Que falem, mas, se não inventaram coisa
melhor, que se calem! O fato é que continua
bonito ver a mão dele segurando a dela,
sem nenhuma outra razão além do
carinho entre dois seres humanos.
Casais idosos ainda fazem isso e há casais
jovens que não abrem mão desse privilégio.

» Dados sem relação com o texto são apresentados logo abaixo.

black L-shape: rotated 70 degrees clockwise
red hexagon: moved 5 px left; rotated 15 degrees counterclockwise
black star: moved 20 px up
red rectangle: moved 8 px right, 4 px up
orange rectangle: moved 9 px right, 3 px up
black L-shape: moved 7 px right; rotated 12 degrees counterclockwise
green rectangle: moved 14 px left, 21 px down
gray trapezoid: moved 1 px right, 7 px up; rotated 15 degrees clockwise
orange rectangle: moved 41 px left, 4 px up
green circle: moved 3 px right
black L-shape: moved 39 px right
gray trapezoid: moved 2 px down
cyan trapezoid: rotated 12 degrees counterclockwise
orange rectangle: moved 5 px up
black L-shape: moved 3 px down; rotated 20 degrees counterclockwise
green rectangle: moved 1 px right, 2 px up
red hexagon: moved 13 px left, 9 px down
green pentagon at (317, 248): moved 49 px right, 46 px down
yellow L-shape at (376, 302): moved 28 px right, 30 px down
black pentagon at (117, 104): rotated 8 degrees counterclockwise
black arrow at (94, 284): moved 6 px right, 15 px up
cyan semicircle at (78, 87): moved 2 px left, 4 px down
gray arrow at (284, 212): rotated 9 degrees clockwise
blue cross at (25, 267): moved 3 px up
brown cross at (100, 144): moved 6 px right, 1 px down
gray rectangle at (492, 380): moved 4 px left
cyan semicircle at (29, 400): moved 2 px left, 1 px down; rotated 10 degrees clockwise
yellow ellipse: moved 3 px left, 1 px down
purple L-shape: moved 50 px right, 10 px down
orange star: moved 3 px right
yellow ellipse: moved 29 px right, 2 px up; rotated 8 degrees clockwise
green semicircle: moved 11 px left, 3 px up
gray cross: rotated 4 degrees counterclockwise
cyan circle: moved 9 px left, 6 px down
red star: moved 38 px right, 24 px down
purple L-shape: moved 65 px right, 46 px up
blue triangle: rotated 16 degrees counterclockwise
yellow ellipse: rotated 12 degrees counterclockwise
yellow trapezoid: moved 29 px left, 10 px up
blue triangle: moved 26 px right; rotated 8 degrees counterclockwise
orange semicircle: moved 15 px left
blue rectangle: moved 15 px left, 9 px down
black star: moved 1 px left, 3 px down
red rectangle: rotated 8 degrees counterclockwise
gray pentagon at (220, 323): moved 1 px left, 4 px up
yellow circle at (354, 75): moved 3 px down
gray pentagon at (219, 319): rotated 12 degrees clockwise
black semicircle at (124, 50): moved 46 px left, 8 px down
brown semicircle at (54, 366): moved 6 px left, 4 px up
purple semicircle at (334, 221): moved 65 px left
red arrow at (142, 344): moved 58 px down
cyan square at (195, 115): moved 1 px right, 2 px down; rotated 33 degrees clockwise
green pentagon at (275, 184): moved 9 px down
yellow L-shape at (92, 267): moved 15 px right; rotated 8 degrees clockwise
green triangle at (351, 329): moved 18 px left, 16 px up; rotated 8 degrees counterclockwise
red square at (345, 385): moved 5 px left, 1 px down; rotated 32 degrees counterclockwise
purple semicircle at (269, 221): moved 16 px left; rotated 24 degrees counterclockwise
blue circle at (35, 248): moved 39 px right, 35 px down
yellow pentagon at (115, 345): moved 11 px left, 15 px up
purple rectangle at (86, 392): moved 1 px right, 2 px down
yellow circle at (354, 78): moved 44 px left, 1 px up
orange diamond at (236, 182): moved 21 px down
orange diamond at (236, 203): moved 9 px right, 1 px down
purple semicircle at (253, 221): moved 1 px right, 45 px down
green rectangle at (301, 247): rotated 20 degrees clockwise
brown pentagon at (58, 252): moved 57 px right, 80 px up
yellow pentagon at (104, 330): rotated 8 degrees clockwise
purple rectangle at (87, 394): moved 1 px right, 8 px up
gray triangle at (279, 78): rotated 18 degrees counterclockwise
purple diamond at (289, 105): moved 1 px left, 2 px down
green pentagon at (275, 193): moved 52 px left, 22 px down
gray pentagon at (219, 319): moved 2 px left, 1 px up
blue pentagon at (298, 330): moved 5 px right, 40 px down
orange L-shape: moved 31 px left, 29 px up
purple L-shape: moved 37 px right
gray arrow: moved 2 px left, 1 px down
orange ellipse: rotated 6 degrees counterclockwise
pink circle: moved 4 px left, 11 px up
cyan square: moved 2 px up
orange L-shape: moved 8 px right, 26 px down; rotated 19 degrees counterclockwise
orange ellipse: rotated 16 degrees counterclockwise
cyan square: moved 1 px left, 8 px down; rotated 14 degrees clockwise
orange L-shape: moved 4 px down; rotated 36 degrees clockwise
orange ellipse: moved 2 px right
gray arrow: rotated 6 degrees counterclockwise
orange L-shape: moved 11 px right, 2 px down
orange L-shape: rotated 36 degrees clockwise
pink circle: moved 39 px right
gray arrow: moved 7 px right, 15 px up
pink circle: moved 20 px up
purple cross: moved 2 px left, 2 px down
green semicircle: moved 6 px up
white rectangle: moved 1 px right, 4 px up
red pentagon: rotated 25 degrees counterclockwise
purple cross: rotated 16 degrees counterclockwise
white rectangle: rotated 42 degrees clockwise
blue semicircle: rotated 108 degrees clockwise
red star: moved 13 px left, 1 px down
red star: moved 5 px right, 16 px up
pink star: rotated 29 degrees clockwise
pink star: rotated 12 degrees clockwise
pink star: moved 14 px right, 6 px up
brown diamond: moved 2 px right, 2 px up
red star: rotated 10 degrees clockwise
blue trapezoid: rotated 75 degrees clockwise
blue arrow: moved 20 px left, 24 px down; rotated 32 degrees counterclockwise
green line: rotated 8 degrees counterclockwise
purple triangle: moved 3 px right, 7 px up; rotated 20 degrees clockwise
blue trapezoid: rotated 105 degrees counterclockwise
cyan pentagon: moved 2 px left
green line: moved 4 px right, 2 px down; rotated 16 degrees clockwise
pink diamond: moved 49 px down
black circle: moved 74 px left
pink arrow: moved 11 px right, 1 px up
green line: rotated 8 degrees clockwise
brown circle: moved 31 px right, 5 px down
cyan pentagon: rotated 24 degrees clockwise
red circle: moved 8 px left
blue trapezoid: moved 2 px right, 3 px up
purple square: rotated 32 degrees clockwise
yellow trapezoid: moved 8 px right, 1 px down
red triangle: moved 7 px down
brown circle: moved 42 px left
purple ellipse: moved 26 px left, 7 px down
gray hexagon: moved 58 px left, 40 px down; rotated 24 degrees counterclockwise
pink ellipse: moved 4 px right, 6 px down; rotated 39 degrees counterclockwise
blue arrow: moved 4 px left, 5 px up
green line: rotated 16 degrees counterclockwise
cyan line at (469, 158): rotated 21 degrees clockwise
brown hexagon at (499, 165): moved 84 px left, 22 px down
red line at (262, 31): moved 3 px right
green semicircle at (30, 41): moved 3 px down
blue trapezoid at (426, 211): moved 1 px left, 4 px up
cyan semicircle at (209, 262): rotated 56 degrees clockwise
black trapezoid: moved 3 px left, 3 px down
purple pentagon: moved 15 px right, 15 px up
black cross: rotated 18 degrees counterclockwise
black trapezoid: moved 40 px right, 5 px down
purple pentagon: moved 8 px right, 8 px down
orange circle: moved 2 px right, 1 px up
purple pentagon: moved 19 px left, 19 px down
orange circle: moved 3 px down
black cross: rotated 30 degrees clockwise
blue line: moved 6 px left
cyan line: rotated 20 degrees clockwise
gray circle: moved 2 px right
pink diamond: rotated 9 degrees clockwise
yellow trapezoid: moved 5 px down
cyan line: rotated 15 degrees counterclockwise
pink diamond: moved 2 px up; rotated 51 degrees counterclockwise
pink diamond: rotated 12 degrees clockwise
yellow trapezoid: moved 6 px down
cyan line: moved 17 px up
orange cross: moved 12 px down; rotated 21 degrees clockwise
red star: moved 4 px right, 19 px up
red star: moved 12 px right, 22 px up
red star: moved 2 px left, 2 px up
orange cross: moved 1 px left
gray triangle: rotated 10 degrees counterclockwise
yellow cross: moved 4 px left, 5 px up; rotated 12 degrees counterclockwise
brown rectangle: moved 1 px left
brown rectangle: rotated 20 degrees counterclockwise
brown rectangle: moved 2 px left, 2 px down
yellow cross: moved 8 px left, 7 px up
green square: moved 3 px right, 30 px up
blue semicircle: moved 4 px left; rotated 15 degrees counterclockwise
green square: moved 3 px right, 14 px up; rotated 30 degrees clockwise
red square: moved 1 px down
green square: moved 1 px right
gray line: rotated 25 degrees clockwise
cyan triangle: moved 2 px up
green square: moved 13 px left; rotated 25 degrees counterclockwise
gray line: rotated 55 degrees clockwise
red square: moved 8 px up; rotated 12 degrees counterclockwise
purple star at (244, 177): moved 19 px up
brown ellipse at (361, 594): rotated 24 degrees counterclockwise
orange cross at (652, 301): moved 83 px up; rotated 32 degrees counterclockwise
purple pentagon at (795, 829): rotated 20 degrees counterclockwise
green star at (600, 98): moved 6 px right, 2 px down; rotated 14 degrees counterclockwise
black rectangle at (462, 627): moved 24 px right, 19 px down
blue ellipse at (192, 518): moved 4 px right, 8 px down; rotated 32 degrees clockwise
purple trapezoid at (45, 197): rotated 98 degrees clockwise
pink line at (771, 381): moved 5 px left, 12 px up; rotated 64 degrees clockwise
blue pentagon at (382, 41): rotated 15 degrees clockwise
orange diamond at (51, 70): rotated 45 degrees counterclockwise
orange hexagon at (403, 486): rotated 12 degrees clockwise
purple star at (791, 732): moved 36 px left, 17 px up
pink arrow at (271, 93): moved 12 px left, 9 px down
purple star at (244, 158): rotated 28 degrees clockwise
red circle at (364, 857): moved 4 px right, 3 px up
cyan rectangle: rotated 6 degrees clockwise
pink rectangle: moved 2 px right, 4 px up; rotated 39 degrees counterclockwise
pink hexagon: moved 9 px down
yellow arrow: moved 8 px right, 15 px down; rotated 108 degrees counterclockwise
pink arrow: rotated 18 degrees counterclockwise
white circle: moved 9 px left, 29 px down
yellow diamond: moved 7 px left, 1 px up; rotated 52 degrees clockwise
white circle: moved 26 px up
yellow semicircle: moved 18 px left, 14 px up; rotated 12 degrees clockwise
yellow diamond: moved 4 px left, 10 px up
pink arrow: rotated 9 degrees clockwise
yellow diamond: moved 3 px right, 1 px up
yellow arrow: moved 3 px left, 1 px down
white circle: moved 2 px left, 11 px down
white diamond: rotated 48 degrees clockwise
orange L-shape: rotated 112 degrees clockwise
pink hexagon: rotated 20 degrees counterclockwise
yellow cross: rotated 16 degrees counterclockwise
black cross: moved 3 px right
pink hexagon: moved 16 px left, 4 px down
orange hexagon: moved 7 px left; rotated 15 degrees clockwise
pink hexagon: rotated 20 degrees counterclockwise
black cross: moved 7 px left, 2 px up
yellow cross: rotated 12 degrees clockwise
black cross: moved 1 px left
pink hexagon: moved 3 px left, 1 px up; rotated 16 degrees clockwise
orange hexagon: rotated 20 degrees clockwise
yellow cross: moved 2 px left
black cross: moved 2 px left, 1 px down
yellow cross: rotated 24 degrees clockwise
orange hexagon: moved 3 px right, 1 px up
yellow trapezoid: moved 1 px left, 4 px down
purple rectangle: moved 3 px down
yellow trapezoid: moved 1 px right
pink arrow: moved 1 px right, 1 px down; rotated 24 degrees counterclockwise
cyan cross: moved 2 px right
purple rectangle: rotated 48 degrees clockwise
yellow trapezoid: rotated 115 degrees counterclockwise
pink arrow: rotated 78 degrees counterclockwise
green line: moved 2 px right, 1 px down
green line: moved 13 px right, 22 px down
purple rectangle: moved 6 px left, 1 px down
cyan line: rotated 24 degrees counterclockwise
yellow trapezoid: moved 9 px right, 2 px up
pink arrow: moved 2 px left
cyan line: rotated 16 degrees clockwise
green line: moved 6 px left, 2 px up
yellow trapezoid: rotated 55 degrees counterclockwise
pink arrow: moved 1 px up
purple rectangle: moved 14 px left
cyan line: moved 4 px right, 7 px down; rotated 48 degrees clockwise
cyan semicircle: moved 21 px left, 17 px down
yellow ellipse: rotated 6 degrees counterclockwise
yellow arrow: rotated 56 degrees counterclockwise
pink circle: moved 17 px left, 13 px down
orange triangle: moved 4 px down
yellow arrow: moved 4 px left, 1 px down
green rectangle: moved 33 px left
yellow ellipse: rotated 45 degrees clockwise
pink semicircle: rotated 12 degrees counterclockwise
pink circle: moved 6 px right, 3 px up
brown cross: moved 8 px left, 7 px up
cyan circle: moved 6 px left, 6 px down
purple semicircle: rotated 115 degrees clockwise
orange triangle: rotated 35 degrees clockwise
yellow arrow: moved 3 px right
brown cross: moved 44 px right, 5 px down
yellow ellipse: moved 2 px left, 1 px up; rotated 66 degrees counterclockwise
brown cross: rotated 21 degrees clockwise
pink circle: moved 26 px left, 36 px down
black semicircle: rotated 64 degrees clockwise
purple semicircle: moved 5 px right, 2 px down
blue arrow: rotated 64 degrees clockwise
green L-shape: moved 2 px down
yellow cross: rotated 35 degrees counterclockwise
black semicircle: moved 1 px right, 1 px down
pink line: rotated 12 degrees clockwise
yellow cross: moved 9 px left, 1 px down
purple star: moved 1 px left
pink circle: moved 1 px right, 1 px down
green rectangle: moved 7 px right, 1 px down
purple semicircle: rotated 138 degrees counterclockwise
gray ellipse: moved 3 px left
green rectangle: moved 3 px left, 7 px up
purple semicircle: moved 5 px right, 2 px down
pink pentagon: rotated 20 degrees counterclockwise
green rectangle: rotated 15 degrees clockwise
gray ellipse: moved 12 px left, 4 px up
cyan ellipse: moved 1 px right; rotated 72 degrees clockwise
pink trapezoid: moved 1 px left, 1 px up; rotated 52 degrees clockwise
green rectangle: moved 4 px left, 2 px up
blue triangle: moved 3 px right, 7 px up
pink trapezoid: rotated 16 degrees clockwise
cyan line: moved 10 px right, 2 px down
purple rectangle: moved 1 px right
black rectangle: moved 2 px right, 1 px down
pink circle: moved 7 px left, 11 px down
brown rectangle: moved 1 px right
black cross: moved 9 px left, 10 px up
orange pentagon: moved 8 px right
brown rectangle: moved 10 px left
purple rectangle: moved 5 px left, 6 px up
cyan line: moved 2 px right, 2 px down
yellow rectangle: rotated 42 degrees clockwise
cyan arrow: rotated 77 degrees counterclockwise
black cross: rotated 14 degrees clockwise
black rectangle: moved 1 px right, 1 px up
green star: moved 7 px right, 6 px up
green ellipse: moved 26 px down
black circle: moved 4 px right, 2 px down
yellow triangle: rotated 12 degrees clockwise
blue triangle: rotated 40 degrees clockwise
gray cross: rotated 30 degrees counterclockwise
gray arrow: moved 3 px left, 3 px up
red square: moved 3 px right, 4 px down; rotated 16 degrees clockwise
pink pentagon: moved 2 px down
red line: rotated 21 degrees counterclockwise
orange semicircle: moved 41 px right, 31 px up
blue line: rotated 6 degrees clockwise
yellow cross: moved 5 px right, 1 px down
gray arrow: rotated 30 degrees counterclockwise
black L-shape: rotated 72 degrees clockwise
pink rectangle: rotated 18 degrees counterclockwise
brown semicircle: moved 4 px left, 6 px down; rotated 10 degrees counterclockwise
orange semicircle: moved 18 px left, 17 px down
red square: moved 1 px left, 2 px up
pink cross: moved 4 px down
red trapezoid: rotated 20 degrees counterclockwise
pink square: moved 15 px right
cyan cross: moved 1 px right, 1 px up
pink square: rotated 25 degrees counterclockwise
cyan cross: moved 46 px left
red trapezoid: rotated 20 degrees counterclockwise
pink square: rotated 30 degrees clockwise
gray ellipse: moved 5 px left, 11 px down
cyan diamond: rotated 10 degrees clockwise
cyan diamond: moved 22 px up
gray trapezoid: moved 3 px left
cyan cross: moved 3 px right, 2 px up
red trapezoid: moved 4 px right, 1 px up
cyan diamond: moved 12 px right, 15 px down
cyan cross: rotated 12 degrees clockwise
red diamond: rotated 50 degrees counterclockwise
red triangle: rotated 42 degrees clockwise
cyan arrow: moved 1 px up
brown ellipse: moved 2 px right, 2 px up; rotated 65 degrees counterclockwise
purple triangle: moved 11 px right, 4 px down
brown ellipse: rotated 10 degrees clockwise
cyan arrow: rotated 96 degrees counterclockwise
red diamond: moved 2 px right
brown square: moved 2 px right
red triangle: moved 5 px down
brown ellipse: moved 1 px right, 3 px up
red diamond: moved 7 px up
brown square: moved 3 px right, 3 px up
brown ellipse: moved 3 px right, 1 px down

O gesto não tem nada de antiquado. Diz
muito ao coração dela e faz bem
ao homem que ele é. Mostra publicamente
que há um laço a prender suavemente
os dois. As mãos falam e ajudam a dizer
coisas boas e más. Por elas também
passam o cuidado, o carinho e a ternura. Aquelas
mãos dadas são mãos de pai
e mãe, ou de quem será. São
mãos que cuidaram, cuidam ou cuidarão
de vidas tenras e carentes.
Mãos levantam queixos, afagam cabelos,
tocam olhos e testas, seguram mãozinhas
inocentes, curam feridas, fazem comida, lavam
corpos e roupas, constroem brinquedos, afagam
bochechas, alisam cabelos brancos, plantam, colhem
e beneficiam, assinam decretos, ajudam os pobres
e tornam o matrimônio uma fonte de vida.
Protagonizam na terra o prolongamento do raham,
o colo de Deus. Nada mais justo, então,
que homem e mulher caminhem de mãos dadas,
porque é bom, é terno, simboliza
um vínculo, e é testemunho de que
alguém está amando alguém.
Em algum ponto da caminhada muitos casais perderam
este delicado e belíssimo costume. Em era
de tanta violência, fora e dentro do lar,
de tanta indelicadeza, ingratidão, ameaças
e perda de valores, há costumes que devem
ser preservados e incentivados. Um deles é
a ternura do casal de mãos dadas. Não
faz sentido que duas pessoas que se amam, caminhem
sistematicamente separados, como se estranhos
fossem. Era bonito, simbolizava cuidado e laços
de família e todos podiam ver. Que volte
a simbolizar a unidade. Prefiro ver isso do que
homens indelicados e mulheres magoadas e de rosto
sombrio e enxabido, ao lado do homem que um dia
foi a razão dos seus sorrisos. Pequenos
gestos podem fazer a diferença. Parecem
bobos e fora de moda, mas não são
mais tolos e fora de moda do que um casal se espicaçando
na frente dos outros e agindo como se o outro
não significasse mais nada em sua vida.
Pode até haver mentira naquelas mãos
dadas, mas se até inimigos se dão
as mãos e assinam tratados, porque não
um casal que tem e teve uma história?
Que se reze o Pai Nosso de mãos dadas.
Que se comece pelos casais!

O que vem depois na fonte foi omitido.